La pinza sindical aprieta al gobierno de Macri

En los últimos veinte años, el mundo civilizado ha asistido a un divorcio por entregas entre las organizaciones obreras, tal cual las conocemos desde el último tercio del siglo XIX, y los partidos políticos afines.

Algunos partidos contribuyeron a dar vida a los sindicatos (el caso de la Unión General de Trabajadores respecto del Partido Socialista Obrero Español, en 1888), y, a la inversa, algunos sindicatos constituyeron la columna vertebral de futuras organizaciones políticas (el Trade Union Congress inglés que dio vida en 1900 al Partido Laborista).

En la Argentina, sin embargo, aunque el movimiento sindical es mucho más antiguo que el peronismo, la vinculación entre las organizaciones obreras y el movimiento político fundado por Perón en 1945 es tan estrecha y duradera que aquel proceso de divorcio entre sindicatos y partidos apenas si ha conmovido la solidez de esta relación, que muchos creen fundacional aunque en realidad no lo sea.

Es por esta razón, probablemente, que cuando al peronismo les vienen mal dadas en las urnas -algo que no es infrecuente- una de las herramientas fundamentales del combate político es la movilización sindical. Es decir, que cuando los peronistas de la llamada «rama política» del partido enfrentan sus horas más bajas, automáticamente suben las acciones de unos dirigentes sindicales, que aparecen, en última instancia, como las personas mejor colocadas para bloquear a un gobierno no peronista.

En contextos como este, emergen en el horizonte político determinados dirigentes sindicales que, en condiciones «normales» (las de un gobierno peronista) no tendrían mayor protagonismo.

Si el peronismo hace un uso político partidario de su implantación en el mundo sindical es un debate eterno y, por supuesto, irresuelto. En ninguna parte está escrito que los sindicatos no puedan defender los intereses de las personas a las que representan a través de recursos y herramientas políticas, incluida la cada vez más impopular huelga general.

Dónde está el problema

El problema es de naturaleza diferente y estriba a mi modo de ver en la incapacidad del peronismo, acrecida con el tiempo, para reconocerse a sí mismo como oposición, por un lado, y, por el otro, en la orfandad de los gobiernos no peronistas para enfrentar a la oposición política disfrazada de insatisfacción social.

A la falta de madurez cívica del peronismo que se resiste a entender las razones por las cuales no gobierna, se suma la falta de olfato del gobierno no peronista para encontrar soluciones adecuadas y razonablemente democráticas (es decir, no corporativas) a los bloqueos que le propone su antagonista.

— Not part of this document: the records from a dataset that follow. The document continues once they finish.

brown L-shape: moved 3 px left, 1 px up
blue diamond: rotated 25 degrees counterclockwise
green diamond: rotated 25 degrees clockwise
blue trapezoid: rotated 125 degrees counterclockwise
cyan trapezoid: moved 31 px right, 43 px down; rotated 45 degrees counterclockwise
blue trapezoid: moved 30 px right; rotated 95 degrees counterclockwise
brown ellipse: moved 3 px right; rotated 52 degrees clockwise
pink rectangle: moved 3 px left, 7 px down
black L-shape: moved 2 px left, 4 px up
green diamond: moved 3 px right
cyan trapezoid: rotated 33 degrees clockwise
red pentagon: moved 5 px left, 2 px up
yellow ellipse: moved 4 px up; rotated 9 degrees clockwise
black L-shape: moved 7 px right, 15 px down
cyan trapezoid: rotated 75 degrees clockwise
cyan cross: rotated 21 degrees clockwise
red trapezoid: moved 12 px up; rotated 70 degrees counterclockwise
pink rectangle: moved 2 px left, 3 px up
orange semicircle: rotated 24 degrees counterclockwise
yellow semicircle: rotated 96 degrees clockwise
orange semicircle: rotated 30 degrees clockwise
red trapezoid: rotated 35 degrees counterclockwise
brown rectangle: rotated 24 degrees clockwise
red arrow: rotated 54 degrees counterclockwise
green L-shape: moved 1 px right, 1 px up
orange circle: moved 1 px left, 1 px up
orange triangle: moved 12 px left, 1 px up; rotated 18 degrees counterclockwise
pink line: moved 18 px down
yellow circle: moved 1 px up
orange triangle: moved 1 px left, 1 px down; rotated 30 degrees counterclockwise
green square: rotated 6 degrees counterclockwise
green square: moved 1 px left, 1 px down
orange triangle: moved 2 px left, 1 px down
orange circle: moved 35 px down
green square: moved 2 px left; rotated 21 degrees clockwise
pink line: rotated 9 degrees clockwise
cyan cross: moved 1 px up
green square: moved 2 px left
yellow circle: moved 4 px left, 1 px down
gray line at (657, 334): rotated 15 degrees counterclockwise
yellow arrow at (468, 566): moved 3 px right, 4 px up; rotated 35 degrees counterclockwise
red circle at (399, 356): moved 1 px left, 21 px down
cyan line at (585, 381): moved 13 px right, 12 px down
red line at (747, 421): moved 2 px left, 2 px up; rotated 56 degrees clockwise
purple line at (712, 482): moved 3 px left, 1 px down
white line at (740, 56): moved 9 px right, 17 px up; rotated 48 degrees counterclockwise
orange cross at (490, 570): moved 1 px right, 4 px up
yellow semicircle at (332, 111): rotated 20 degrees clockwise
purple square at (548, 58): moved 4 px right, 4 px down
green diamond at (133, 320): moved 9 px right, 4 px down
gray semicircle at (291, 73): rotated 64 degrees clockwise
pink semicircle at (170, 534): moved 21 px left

La solución hasta ahora, para los gobiernos, ha sido intentar incorporar a sus filas a una parte del peronismo, o, lo que es lo mismo, converger de algún modo con él. Desde Galtieri a Kirchner, pocos han podido resistir la tentación de convertirse en los auténticos sucesores de Perón. De experimentos fallidos, como el tercer movimiento histórico, y de operaciones de transfuguismo multilateral se encuentra tapizada la historia de los últimos 35 años.

Evidentemente, una de las soluciones posibles es acabar de una vez con el monopolio sindical que promueve la ley y otra, bastante menos probable, es dejar que el peronismo reflexione y evolucione como lo han hecho otros partidos obreristas moderados del mundo.

Pero lo más práctico, lo que está más al alcance de la mano, es quitarse de encima los complejos y comprender que el peronismo funciona de este modo, que será muy difícil cambiarlo, metiéndole mano desde fuera, y que a la hora de enfrentarlo es mejor plantarle cara de una forma decidida que cortejarlo, con la esperanza de debilitarlo algún día.

La Argentina debe de ser el último país del mundo en que el movimiento obrero es monolítico y en donde la tecnología, la educación, el nivel de vida de los trabajadores, la evolución de la economía y los niveles de protección social no han influido de forma negativa en la homogeneidad del mundo sindical. Esa es la premisa de la que parte el peronismo, aunque se dé de narices contra la realidad. Si el mundo del trabajo asalariado ultraprotegido se ha reducido casi a la mitad en la mayoría de los países avanzados, pensar que en la Argentina toda la clase obrera piensa y siente igual que hace 35 años, es un error, una fantasía alentada por quienes aún creen que los sindicatos (y los partidos) son instituciones sagradas e imperecederas como la Iglesia.